▶ _PROBLEM STATEMENT_
Everything from the line containing "distribution de la température" through the line containing "nombre de démarrages" in the listing below should be copied exactly, and nothing more.

▶ _DATA FOR THE TASK_
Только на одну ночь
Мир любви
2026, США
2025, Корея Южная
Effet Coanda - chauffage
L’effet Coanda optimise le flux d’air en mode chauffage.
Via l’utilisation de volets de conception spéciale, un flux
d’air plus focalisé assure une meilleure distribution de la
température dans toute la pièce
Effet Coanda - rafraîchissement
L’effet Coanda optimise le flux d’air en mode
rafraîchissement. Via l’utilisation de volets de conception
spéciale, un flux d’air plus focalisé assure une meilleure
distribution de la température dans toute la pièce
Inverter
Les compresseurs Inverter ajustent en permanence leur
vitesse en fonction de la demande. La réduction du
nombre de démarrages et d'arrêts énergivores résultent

...

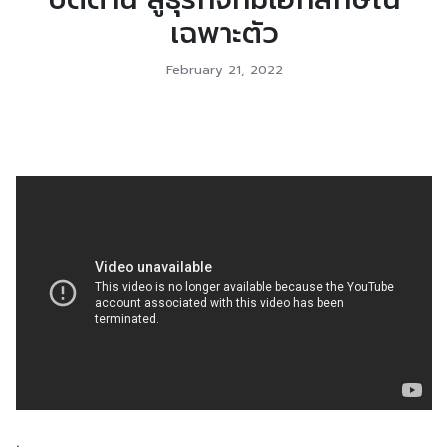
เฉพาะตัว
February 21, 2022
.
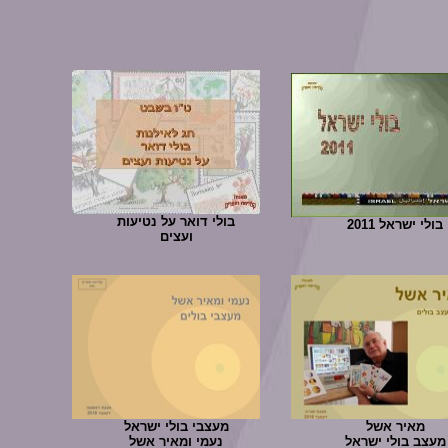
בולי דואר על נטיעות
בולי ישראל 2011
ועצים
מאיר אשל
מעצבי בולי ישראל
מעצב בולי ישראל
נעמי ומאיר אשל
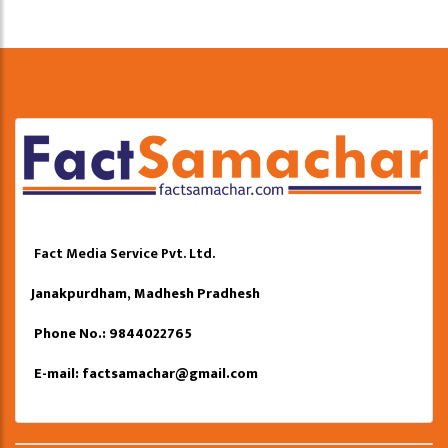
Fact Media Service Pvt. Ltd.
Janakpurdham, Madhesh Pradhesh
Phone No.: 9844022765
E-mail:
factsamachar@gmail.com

▶ _RESPONSE TO THIS TASK_
distribution de la température dans toute la pièce
Inverter
Les compresseurs Inverter ajustent en permanence leur
vitesse en fonction de la demande. La réduction du
nombre de démarrages et d'arrêts énergivores résultent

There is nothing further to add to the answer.